America loves the NFL and continues to support it even as its players, coaches and officials strive to work effectively within the new rules designed to enhance player safety. Give credit to the NFL for seeking to improve the safety of players in an inherently dangerous sport.
Of course, for most of us the only danger football poses is the risk of a pulled muscle while reaching for the remote control to switch channels to a different game. For the actual men who play the games for our entertainment, the new rules could lead to fewer foggy lives marked by cognitive impairment (see Favre, Brett for a current example). That’s a good thing, so whatever one thinks about past actions (or inaction) of the NFL, it would appear that better days are ahead in terms of player health and safety.
But as soon as I write that, I think about Thursday night NFL games (each team in the NFL will play a regular season game on Thursday night this season) and I wonder:
Is it truly possible that an NFL player, no matter how gifted athletically, can shake off the physical devastation that each Sunday brings and be ready to play on Thursday after only three days rest? How can Thursday games possibly be in the best interests of the players?
Of course, Thursday night games are not a new development (the NFL started its Thursday night package back in 2006), but given the NFL’s recent public emphasis on player safety, it is fair to ask how the NFL can continue to put tired, banged-up players on the field for these Thursday contests after only three days of rest. In addition, it’s been reported that the NFL is considering expanding its Thursday night offerings, thus putting even more tired, banged-up players on the field in harm’s way after only three days rest. Can Wednesday night football be far away?

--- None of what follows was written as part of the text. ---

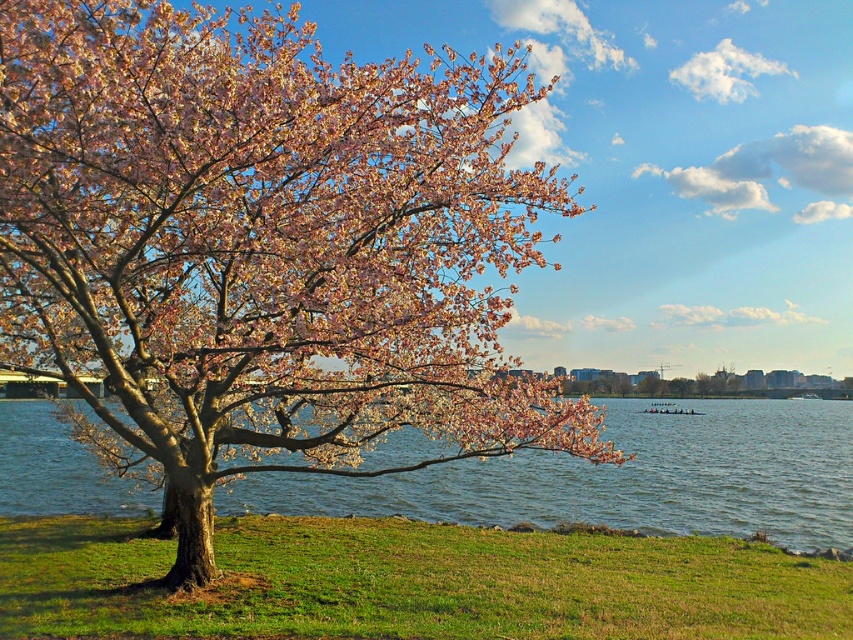 This screenshot has height=640, width=853. I want to click on pink bloom at center, so click(265, 243).

Which is more to the left, pink bloom at center or blue water at center?

pink bloom at center is more to the left.

Describe the element at coordinates (265, 243) in the screenshot. I see `pink bloom at center` at that location.

I want to click on pink bloom at center, so click(265, 243). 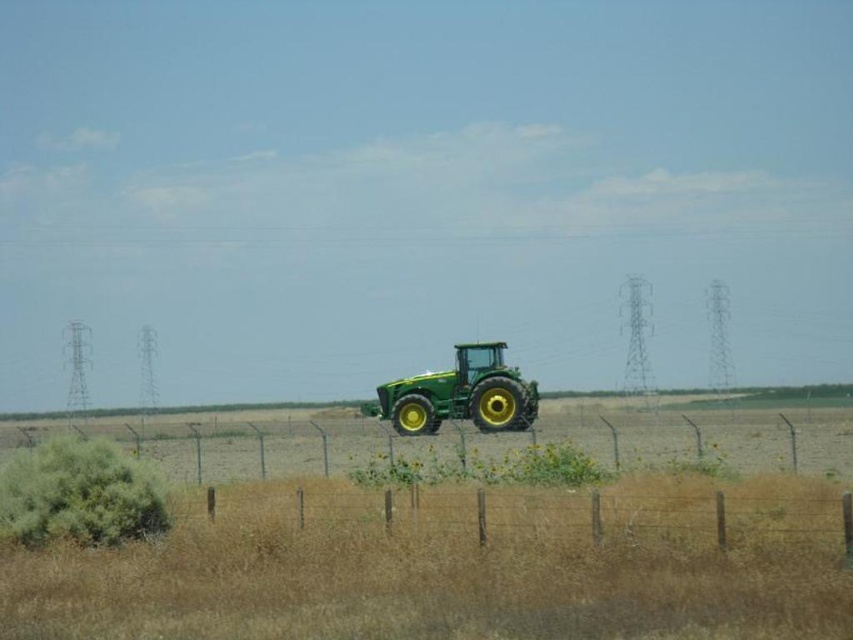 Question: Observing the image, what is the correct spatial positioning of brown dry grass at lower center in reference to brown wire fence at center?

In its defense, the NFL points to data that demonstrate that injury rates are virtually identical in these Thursday games compared with injury rates for the regular Sunday games. Also, some NFL players have noted that they like the Thursday games because playing on Thursday gives the players a respite from contact drills in practice during that short week. And, the point has been made that teams playing Thursday night benefit from added rest time as compared with their opponents in the next game.

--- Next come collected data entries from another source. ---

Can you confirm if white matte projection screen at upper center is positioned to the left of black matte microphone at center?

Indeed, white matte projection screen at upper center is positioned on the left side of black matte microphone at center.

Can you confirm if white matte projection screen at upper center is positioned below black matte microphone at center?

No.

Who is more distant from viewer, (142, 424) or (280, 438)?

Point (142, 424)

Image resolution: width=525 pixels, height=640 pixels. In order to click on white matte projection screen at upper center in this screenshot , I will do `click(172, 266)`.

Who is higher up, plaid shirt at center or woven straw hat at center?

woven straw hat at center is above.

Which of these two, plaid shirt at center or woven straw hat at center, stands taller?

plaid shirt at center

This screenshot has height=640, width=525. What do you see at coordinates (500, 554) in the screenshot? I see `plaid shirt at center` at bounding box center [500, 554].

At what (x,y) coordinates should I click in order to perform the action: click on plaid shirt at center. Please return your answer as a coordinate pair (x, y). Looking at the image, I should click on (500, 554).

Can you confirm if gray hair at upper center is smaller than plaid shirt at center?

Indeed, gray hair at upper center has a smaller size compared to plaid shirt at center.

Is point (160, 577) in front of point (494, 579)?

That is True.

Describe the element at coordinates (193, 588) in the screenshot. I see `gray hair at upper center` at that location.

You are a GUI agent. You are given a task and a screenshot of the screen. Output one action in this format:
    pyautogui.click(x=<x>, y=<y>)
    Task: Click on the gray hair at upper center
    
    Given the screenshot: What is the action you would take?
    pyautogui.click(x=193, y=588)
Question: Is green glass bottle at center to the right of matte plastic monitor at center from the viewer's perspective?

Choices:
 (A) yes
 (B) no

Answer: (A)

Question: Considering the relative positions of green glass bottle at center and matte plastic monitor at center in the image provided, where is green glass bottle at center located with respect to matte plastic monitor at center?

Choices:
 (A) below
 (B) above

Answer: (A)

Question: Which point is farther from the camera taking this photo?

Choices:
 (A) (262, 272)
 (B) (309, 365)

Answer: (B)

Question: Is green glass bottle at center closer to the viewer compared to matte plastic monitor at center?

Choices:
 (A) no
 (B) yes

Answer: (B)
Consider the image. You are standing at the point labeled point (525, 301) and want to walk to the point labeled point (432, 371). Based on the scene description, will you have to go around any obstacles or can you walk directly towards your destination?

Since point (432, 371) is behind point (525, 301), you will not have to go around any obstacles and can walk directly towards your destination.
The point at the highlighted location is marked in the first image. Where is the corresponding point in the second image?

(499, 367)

So the NFL position must be that there are no player-safety issues involved with Thursday games, because to say otherwise would be to acknowledge that money outweighs issues related to player safety. I hope the NFL is right in its assessment of safety issues for its players.
From a business perspective, the move to Thursday nights certainly makes sense for the NFL. These games, while not an artistic success, have been a success in the ratings. The fact that consumers will watch these games, whatever the level of play, demonstrates the incredible power of the NFL brand.
But just because Thursday night games make sense financially, does that make it the right thing for the NFL to do for its players? Would it hurt the NFL to leave a few dollars on the table and not expand its already dominant brand to Thursday nights?
That last question is probably a silly one. After all, what business would turn down an opportunity to further capitalize on its significant success in the marketplace? If the consumers weren’t interested in watching Thursday night games, perhaps the NFL would have an incentive to restrict its product to Sundays. But as long as the public continues to support those Thursday contests by tuning in to NFL Network and attending the games, and as long as the NFL is comfortable with the rate of injuries suffered by its players in the Thursday games, then it will be full steam ahead on Thursday nights.
What do you think? Do Thursday games represent an unnecessary accident waiting to happen, or are they a reasonable modification of the regular schedule?